The call came first thing in the morning. Agents were logged in, callers could dial in, but callers were not getting connected to agents. A foundational tenet of skills-based call routing is that calls get routed to agents, so the team leapt into action. As support techs logged in and began gathering PCAPs (Packet Captures) and poring over logs to discover the cause, we also began test calls into their IVR (Interactive Voice Response).
One diagnostic technique that can occasionally clear up issues with an IVR, queue or agents on the floor is the test call. I am occasionally surprised when a single test call reveals the smoking gun, and frequently surprised at how many call center managers and supervisors are so resistant to picking up an extension and dialing a number on their own system.
Here are a few cases I’ve seen that were quickly resolved with a test call:
* A newly launched center called to report that agents were receiving “ghost calls.” That’s an annoyingly non-specific description that can cover a number of cases. In this case, the agent was receiving a call, but could not hear the client. They would disposition the call and move on, usually receiving a few ghost calls in a row. With the administrators all conferenced in, a test call was made. We could hear the agent, but the agent could not hear us. When somebody was sent to the floor, it turned out that when executing the transfer function, agents would occasionally accidentally turn down the volume of their headsets. Agents received instruction on this, and the problem did not recur.
* A new IVR was not setting the correct information for agent retrieval when the agent received the call. Senior users of the system pored over the IVR for far too long trying to discover the error in the dialplan. When we called into the assigned DID (Direct Inward Dial), we found the IVR they thought they were using was not the actual IVR being hit. It turned out that a last minute change had occurred, and the DID was now going to a different place. Once that was discovered, the logic error in the IVR was quickly discovered and rectified.
* A very complex IVR had been copied and modified for a similar purpose. After a few hours in production, the center noticed they weren’t getting any calls into a particular queue. When we were asked to look into it, a single test call revealed that calls meeting the most common criteria were being directed to another queue entirely. We discovered this by asking the agent what queue we had been routed to. The error was then quickly rectified.
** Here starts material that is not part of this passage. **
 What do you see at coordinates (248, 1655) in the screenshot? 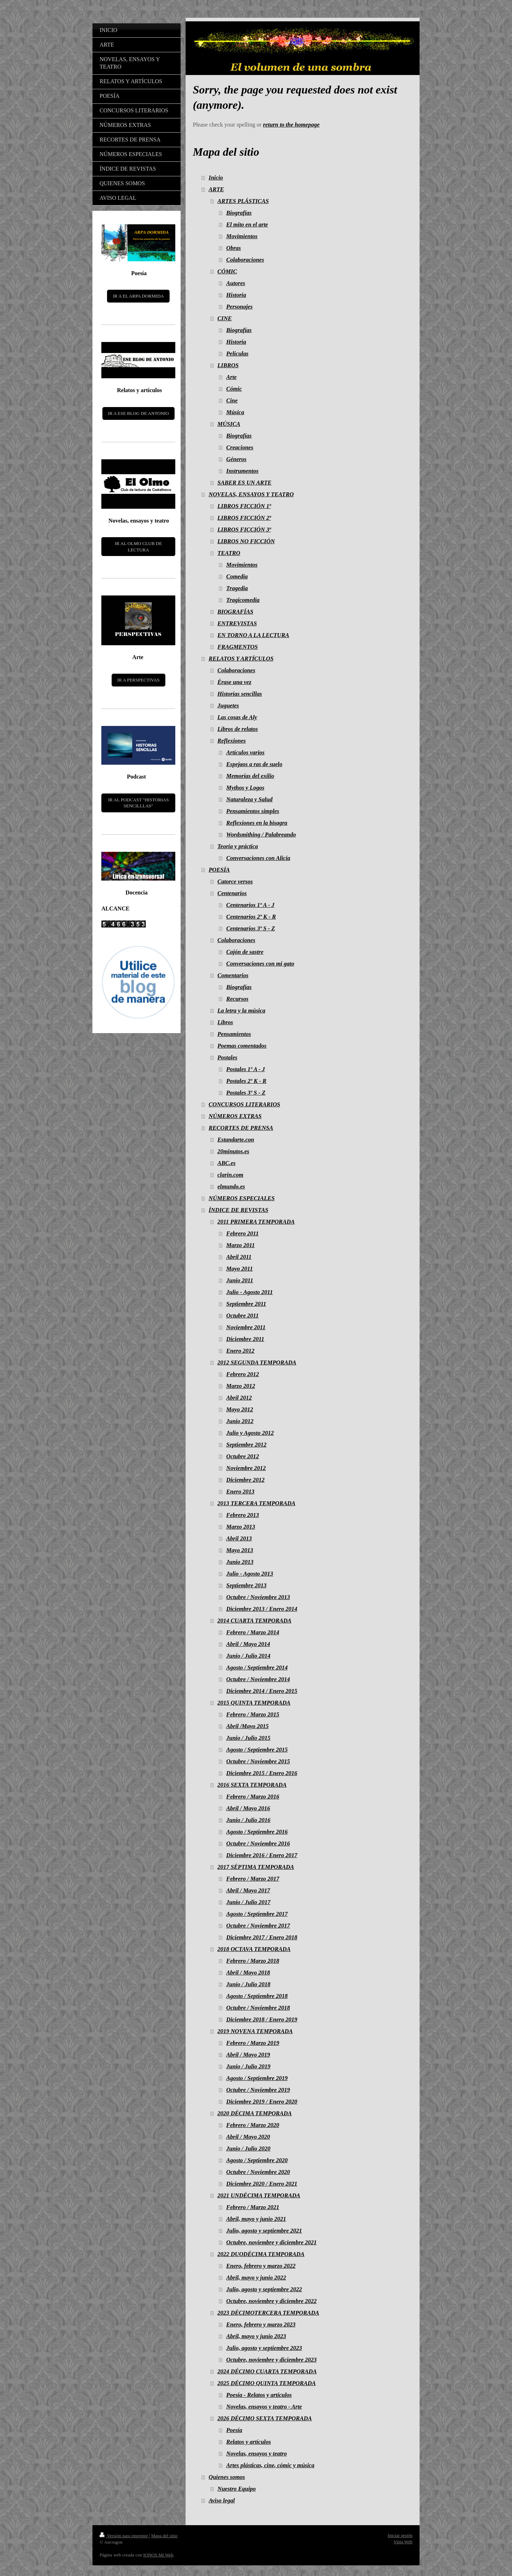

* A center complained that they were not getting calls into a particular queue, even though that was one of their busiest. We called the toll-free number that was assigned, and got another call center. Their client controlled the DIDs at the telco level, and had rerouted some of them due to issues upstream from our client call center. Their client hadn’t bothered to notify them, but when the telco issues were resolved, calls were directed back at our client.
Other issues I have seen at various places which are easily testable with a call are:
* Poor music on hold quality. Sometimes it sounds like you’re listening to static.
* Toll free or other numbers not coming in on the expected DID.
* Numbers coming in on the expected DID, but prepended with a + or 1
Quite honestly, there are going to be any number of problems that can be diagnosed with a test call, and it’s a mystery to me why more call centers don’t do semi-regular call tests. You can uncover issues and annoyances that may be affecting your SLA (Service Level Agreement) and abandon rates.
Back to the case that I opened with, it was becoming clear that the number we were dialing did go to an IVR with similar periodic messages and music on hold, but we were not seeing our dials in the captured packets or in the logs. This could have been indicative of a problem with logging itself, but the smoking gun was when Asterisk was restarted on the system and my 15 minute-long call was not disconnected. Relating that information to them allowed them to determine an old clone had become active and was somehow sitting on the IP address the inbound trunk was connecting to. With agents on one system, and calls coming into another that the Q-Suite was unaware of, there was no chance of getting calls in. The issue was then quickly rectified directly by the client’s IT department, and they were back in business before their peak call times.